The American Enterprise Institute's Nick Schulz, reviewing a book for the Wall Street Journal, writes:
Then there is the U.S. patent system, an essential function of government meant to nurture and protect business. Instead, the U.S. Patent and Trademark Office has become more a corporate inhibitor. How many patent applications were stacked up, awaiting approval, as of the first of the year? A "staggering" 1.2 million, the author reports. That's triple the number of a decade ago. To be fair, the patent office isn't entirely to blame. It is chronically underfunded by Congress, which in the past 20 years has diverted to other uses more than a billion dollars in fees collected by the office.
With patent applications languishing, weakening intellectual-property protections, companies encounter more trouble finding funding. Technological advance slows. Despite all the talk on both ends of Pennsylvania Avenue about the need for more jobs, Washington is crippling one of our most effective economic stimulants.

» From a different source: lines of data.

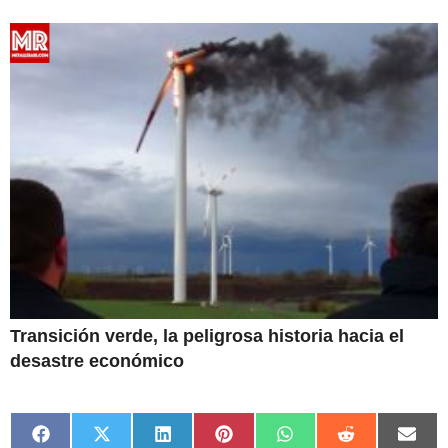
Transición verde, la peligrosa historia hacia el
desastre económico
Compartir
Compartir
Compartir
Compartir
Compartir
Compartir
Comp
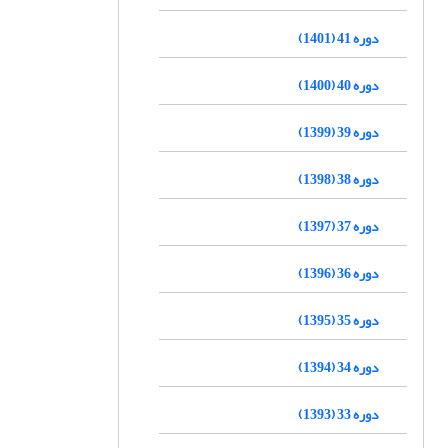
دوره 41 (1401)
دوره 40 (1400)
دوره 39 (1399)
دوره 38 (1398)
دوره 37 (1397)
دوره 36 (1396)
دوره 35 (1395)
دوره 34 (1394)
دوره 33 (1393)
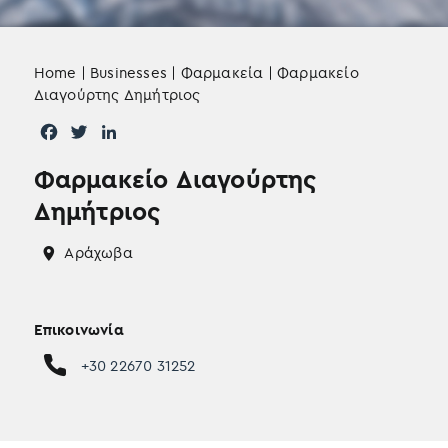
Home
|
Businesses
|
Φαρμακεία
|
Φαρμακείο
Διαγούρτης Δημήτριος
F
T
L
a
w
i
Φαρμακείο Διαγούρτης
c
i
n
e
t
k
Δημήτριος
b
t
e
o
e
d
Αράχωβα
o
r
I
k
n
Επικοινωνία
+30 22670 31252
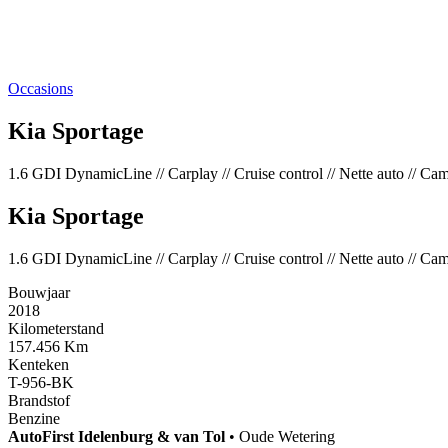
Occasions
Kia Sportage
1.6 GDI DynamicLine // Carplay // Cruise control // Nette auto // Ca
Kia Sportage
1.6 GDI DynamicLine // Carplay // Cruise control // Nette auto // Ca
Bouwjaar
2018
Kilometerstand
157.456 Km
Kenteken
T-956-BK
Brandstof
Benzine
AutoFirst
Idelenburg & van Tol
•
Oude Wetering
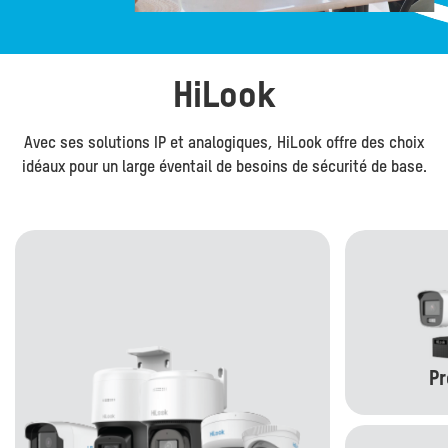
HiLook
Avec ses solutions IP et analogiques, HiLook offre des choix
idéaux pour un large éventail de besoins de sécurité de base.
Pr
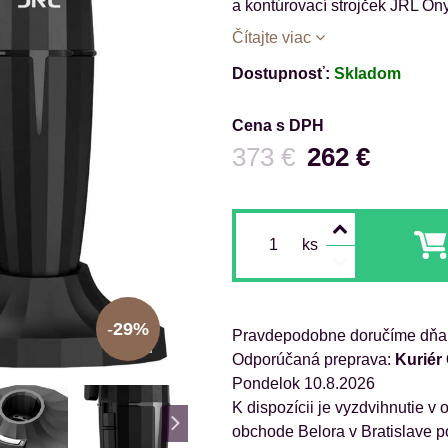
a kontúrovací strojček JRL On
Čítajte viac
Dostupnosť:
Skladom
Cena s DPH
Pred zľavou:
373 €
262 €
ks
29%
Pravdepodobne doručíme dňa
Kuriér
Pondelok
10.8.2026
obchode Belora v Bratislave p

The assumptions seem to be that the more money Congress spends on U.S. Patent and Trademark bureaucrats and the more patent applications are approved, the more rapid the technological advance and the economic growth. But these are assumptions that are, if not entirely faulty, are at least highly questionable. The venture capitalist Fred Wilson, writing at his "A VC" blog last week in a post that attracted a lot of attention, reports that the PTO is issuing patents for ideas that aren't particularly novel, including on software, and that in essence the whole system is working to some large degree to enrich not actual innovators but rather intellectual property lawyers and "patent trolls" who buy up patents not to actually produce products, but for the purpose of suing people who eventually do so. If there's a barrier to business here, it looks to a lot of people like the barrier is not too little intellectual property protection or too few patents approved but too much intellectual property protection and too many patents approved.